**TASK OBJECTIVE**. Which lines of the listing hold the string "molto"? Show each of them.

**WORKING DATA**.
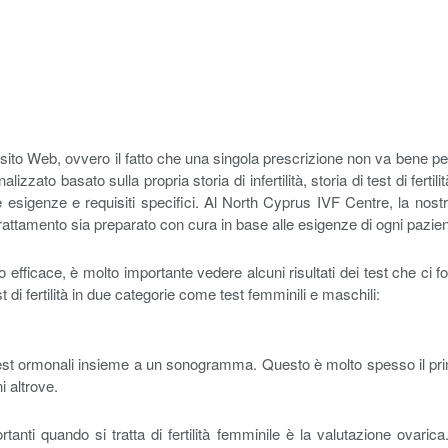
 sito Web, ovvero il fatto che una singola prescrizione non va bene pe
izzato basato sulla propria storia di infertilità, storia di test di ferti
ue esigenze e requisiti specifici. Al North Cyprus IVF Centre, la nos
trattamento sia preparato con cura in base alle esigenze di ogni pazien
 efficace, è molto importante vedere alcuni risultati dei test che ci fo
t di fertilità in due categorie come test femminili e maschili:
 di test ormonali insieme a un sonogramma. Questo è molto spesso il pri
i altrove.
anti quando si tratta di fertilità femminile è la valutazione ovarica.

**SOLUTION TO THIS EXERCISE**.
 efficace, è molto importante vedere alcuni risultati dei test che ci fo
 di test ormonali insieme a un sonogramma. Questo è molto spesso il pri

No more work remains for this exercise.